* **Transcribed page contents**
********************

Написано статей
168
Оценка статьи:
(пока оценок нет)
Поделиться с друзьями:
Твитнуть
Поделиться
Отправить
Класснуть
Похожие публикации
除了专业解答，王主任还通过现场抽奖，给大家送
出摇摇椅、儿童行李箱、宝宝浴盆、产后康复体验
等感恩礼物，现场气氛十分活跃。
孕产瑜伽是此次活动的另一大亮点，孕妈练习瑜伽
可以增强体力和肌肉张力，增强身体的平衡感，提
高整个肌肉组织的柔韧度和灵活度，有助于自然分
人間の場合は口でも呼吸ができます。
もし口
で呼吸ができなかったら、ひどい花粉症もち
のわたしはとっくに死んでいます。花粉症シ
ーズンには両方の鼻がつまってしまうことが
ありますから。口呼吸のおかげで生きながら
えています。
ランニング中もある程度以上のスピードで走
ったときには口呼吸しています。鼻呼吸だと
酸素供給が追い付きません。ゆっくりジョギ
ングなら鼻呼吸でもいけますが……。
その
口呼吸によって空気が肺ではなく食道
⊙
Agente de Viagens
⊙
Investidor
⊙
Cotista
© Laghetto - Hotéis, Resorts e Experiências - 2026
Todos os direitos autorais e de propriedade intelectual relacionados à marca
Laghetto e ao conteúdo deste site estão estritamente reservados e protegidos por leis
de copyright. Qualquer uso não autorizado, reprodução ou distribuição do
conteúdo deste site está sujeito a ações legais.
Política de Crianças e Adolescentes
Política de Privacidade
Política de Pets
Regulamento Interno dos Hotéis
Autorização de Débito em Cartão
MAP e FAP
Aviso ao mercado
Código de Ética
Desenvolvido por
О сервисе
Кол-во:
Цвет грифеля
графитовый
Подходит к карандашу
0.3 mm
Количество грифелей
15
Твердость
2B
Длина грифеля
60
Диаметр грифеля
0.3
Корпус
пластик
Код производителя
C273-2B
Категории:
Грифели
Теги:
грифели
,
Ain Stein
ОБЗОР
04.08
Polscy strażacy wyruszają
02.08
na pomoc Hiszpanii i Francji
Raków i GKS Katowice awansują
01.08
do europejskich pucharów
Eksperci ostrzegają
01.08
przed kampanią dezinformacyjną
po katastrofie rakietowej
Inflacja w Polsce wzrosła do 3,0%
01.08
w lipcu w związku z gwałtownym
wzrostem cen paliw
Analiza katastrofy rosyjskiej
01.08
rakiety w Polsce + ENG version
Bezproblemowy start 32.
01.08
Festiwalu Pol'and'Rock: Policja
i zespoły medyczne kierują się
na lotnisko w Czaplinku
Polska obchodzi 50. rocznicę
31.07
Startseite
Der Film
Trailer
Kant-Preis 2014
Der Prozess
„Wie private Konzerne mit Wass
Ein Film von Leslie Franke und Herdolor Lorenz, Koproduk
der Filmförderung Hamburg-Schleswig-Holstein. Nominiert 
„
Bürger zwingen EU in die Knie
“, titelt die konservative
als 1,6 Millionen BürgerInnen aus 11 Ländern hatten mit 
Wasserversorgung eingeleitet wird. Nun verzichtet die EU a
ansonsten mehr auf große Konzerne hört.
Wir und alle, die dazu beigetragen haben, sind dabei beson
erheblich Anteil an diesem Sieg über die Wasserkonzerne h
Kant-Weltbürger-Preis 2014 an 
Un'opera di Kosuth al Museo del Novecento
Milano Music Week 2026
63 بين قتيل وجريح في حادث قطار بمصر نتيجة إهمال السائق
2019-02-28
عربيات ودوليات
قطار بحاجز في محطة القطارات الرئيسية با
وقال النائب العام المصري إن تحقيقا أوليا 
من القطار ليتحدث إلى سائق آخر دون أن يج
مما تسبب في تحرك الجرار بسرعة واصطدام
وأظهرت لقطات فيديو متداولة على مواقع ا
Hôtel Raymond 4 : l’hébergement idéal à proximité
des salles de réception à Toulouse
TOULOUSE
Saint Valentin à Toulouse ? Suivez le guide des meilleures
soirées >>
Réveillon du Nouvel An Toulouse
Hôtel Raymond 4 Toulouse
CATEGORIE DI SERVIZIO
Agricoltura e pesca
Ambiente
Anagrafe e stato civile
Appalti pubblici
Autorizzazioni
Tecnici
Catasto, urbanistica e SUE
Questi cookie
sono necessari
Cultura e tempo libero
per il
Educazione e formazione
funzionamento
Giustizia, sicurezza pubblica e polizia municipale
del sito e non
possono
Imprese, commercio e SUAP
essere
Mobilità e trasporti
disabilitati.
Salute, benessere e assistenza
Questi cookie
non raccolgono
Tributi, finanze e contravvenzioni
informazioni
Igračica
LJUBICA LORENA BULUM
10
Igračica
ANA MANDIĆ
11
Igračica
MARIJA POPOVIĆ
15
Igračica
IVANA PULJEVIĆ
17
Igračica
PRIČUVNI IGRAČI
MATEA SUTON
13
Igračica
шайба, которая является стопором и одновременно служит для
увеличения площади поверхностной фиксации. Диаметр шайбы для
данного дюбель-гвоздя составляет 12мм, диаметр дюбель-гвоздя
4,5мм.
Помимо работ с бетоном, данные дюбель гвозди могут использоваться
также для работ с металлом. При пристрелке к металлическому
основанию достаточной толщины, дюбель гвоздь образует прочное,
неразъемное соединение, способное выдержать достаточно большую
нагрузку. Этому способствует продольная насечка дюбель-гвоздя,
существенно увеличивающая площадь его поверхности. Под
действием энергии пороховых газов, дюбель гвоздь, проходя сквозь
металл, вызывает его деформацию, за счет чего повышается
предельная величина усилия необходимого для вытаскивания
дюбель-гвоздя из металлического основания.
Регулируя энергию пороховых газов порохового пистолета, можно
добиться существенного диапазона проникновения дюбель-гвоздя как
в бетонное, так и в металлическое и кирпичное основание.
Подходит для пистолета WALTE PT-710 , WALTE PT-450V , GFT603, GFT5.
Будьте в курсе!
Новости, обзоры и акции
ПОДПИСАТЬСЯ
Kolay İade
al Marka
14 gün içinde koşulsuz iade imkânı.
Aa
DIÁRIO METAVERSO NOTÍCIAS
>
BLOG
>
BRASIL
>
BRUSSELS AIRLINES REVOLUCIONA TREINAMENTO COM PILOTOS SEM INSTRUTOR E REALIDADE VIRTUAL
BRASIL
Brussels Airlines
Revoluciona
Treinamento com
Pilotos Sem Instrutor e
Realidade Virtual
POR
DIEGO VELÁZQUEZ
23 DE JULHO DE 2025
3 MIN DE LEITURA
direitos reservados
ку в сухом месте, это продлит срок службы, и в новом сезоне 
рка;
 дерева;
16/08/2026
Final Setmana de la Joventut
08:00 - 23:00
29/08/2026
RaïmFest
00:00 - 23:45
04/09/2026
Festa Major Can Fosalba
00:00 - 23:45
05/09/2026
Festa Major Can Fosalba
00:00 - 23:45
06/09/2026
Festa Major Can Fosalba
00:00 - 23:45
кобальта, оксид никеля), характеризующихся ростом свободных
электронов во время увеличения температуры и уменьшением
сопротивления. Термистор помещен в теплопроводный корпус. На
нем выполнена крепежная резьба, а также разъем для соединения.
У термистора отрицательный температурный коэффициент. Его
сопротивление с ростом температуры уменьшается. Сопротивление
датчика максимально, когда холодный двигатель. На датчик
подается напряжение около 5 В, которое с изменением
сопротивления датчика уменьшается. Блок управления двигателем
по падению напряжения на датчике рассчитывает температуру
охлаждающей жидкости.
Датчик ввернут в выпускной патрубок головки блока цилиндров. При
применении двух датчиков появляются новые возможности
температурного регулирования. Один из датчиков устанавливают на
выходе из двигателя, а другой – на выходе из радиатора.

********************

* **TASK TO COMPLETE**
Your answer must be an exact transcription of the lines from the one containing "нем выполнена крепежная" through the last line of the records above, and nothing else.

* **ANSWER TO THIS EXERCISE**
нем выполнена крепежная резьба, а также разъем для соединения.
У термистора отрицательный температурный коэффициент. Его
сопротивление с ростом температуры уменьшается. Сопротивление
датчика максимально, когда холодный двигатель. На датчик
подается напряжение около 5 В, которое с изменением
сопротивления датчика уменьшается. Блок управления двигателем
по падению напряжения на датчике рассчитывает температуру
охлаждающей жидкости.
Датчик ввернут в выпускной патрубок головки блока цилиндров. При
применении двух датчиков появляются новые возможности
температурного регулирования. Один из датчиков устанавливают на
выходе из двигателя, а другой – на выходе из радиатора.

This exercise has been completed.